As long as I look pretty
The film was adapted from a Philip K. Dick short story, whose stories are ultimately demiurgically branded and feature thought-provoking ideas. He is the architect behind such sci-fi prodigies Minority Report, Total Recall, and Blade Runner. There are few film experiences where you are aware that the story has fallen into the wrong hands and you still sit there, hoping to be proven wrong because the novel idea, after brutally shredded, still seems oddly magnificent. Steven Spielberg and Ridley Scott handled Dick’s yarn effectively because of their inventive mind and appreciation for the genre. John Woo has an inventive mind – for roundhouses and finding different ways of blow stuff up. This is why he has made his trademark in American cinema and Paycheck proves he will be washed up pretty quickly.
I stated it before in The Sum of All Fears and Daredevil and I will state it now: Ben Affleck is not an action hero. He does not fit the profile. He fits the action hero archetype as well as a straight man spending his Friday night in a gay club. Here he plays Michael Jennings, a reverse-engineer who dismantles the products of other companies and reassembles them in ways that would avoid certain violations. When the job is completed, Michael’s memory is wiped clean from the time he started on the project, whether it is for fear of the beans being spilled or his own personal safety issues.
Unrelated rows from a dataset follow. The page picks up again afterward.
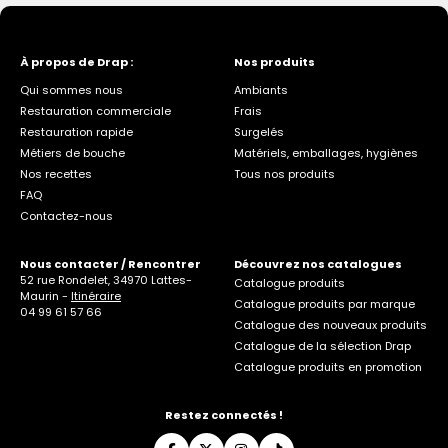
À propos de Drap :
Nos produits
Qui sommes nous
Ambiants
Restauration commerciale
Frais
Restauration rapide
Surgelés
Métiers de bouche
Matériels, emballages, hygiènes
Nos recettes
Tous nos produits
FAQ
Contactez-nous
Nous contacter / Rencontrer
Découvrez nos catalogues
52 rue Rondelet, 34970 Lattes-
Catalogue produits
Maurin -
Itinéraire
Catalogue produits par marque
04 99 61 57 66
Catalogue des nouveaux produits
Catalogue de la sélection Drap
Catalogue produits en promotion
Restez connectés !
Either way, Michael is rewarded with a healthy paycheck.
This time around, a man named Rethrick, ruthlessly played by Aaron Eckhart, offers him a deal worth eight figures. The catch is he will be losing not a couple months, but three years of his life to be exact. Everything seems to have materialized smoothly until Michael goes to pick up his paycheck. He discovers he forfeited the money in exchange for a manila envelope with nineteen useless items. Some of them include: a paper clip, a half-done crossword puzzle, scented hairspray, a cookie fortune, a fifty cent piece, a bullet, and even an expensive diamond ring. Soon enough, he is being chased by the cops and shot at by the guys who hired him. And with the help of the bodacious biologist (Uma Thurman), whom he had a relationship with during the three-year period, he figures out these objects are not as worthless as he thought. In fact, they can save his life.
There is more than one nuisance tagged on this major disappointment of a motion picture. Besides not exploiting the fantastic premise correctly and using it as a cornerstone for an action wreck, Paycheck was written with foolishly dense characters. The characters do not seem to care what is presently happening to them and it is really noticeable and outrageously irritating.
It does not help that the cast is uniformly acting half-heartedly. The main problem with Ben Affleck has already been established. After Daredevil, Gigli, and now this humdinger, it is a wonder how long studios will shell out eight figures to him. Aaron Eckhart is completely wasted, as is Uma Thurman, who gets to show us in some scenes that her training for Kill Bill was not a complete waste.
Audiences will noticed the resemblance to The Bourne Identity in the fact in has to do with amnesia, but really the movies are quite different. Affleck’s buddy, Matt Damon, was the star of the latter and he did it with grace. This film is pathetic. With the lack of directing, intelligent screenwriting, energetic performances, eye-popping action sequences, and all logical sense, all that is left is the paycheck.